My labor and delivery ended up going about as far from what I was expecting as possible. After many hours, I ended up having a C-section. I’d honestly completely forgotten about my placenta and would’ve gladly tossed it directly into Satan’s gaping maw if it would have helped end the ordeal any faster, but my doctor remembered, and when I finally got home from the hospital, my mom cheerily informed me that my placenta was in the freezer. My dad had taken it home from the hospital in a white bucket marked, “BARRON PLACENTA,” and I would’ve laughed at the idea of my 76-year-old father carrying my placenta home in a bucket if my whole torso hadn’t been aching.
It sat around for a couple weeks before I had the energy to do anything with it. My mom said she would encapsulate it for me, but she wasn’t so stoked on the preparation part, and I didn’t blame her. The first step involves cooking the placenta. On the stove. With fire. I ended up steaming it in the pot we use to cook our leafy greens. Because I’m pretty interested in medical stuff and not easily grossed out, chopping up one of my own organs and cooking it was actually a pretty cool experience. The smell was probably the hardest part. It was like nothing I’ve ever smelled before; sort of gamey, like partridge or venison.

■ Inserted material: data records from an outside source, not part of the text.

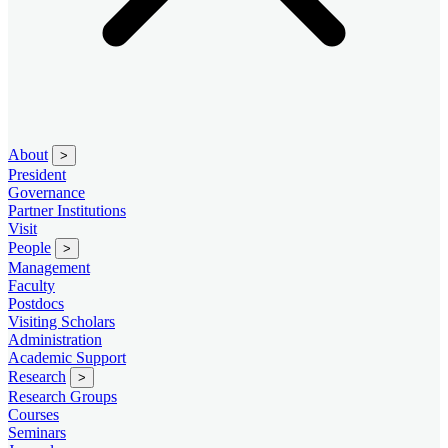
About
>
President
Governance
Partner Institutions
Visit
People
>
Management
Faculty
Postdocs
Visiting Scholars
Administration
Academic Support
Research
>
Research Groups
Courses
Seminars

After its wild ride in the veggie steamer, I popped it into the oven on low heat to dry out it out. Then into the spice grinder it went.
Visitors during that time ran the gamut from restrained, but obviously disgusted to open, retching-noise disgust at my decision to eat placenta. I told myself that they were just close-minded. I had to be smug or else I would lose my resolve. As it turns out, there’s a learning curve to using a pill encapsulating machine. My mom spent days hunched over the dining room table, lovingly scooping my powdered guts into their little shells. (A mother’s love knows no bounds, guys! Even when you’re an adult!)

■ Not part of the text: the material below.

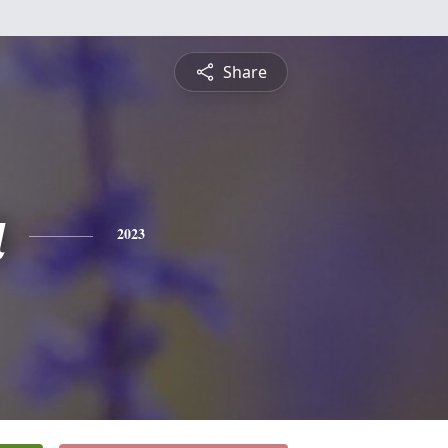
Share
a
2023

When she was finally done, I had my very own Mason Jar full of pills, just as I’d envisioned. I was feeling run down, to say the least, and I was pretty excited to experience the purported “placenta high.” Before I could take the first pill, I had to do some mental yoga to get around the taste experience of burping up one of those things. I read that you’re supposed to take six pills per day, but they gave me such violent, human-flavored burps that I wasn’t clamoring to go back for more after the first dose.

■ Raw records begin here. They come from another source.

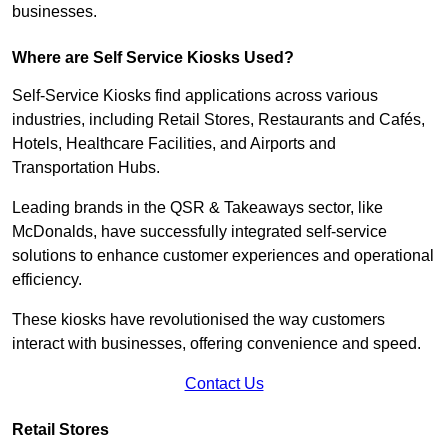
businesses.
Where are Self Service Kiosks Used?
Self-Service Kiosks find applications across various
industries, including Retail Stores, Restaurants and Cafés,
Hotels, Healthcare Facilities, and Airports and
Transportation Hubs.
Leading brands in the QSR & Takeaways sector, like
McDonalds, have successfully integrated self-service
solutions to enhance customer experiences and operational
efficiency.
These kiosks have revolutionised the way customers
interact with businesses, offering convenience and speed.
Contact Us
Retail Stores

It was hard to tell if they were doing anything. I’d gone through so much -- a pregnancy, labor, delivery, and postpartum experience -- and I was so tired and in so much pain that even if they had been super effective, I doubt I would’ve noticed in those first few weeks. Of course, because I’d embarked on this experiment with no prior knowledge of what I was doing and with no way of knowing whether I had done it “right,” it crossed my mind that human error might’ve played a role in my lack of placenta-induced euphoria. We can’t all be Kourtney Kardashian, OK?
But as I started to feel more like a human being again, I became pretty convinced that my magical mommy medicine wasn’t doing a damn thing. I’d certainly never experienced any kind of “high” or burst of energy. And after six weeks, my iron levels were still in my boots, and my doctor ended up prescribing me an supplement.
All in all, I took the placenta pills for about three months before quietly emptying my sought-after Mason Jar into the compost bin.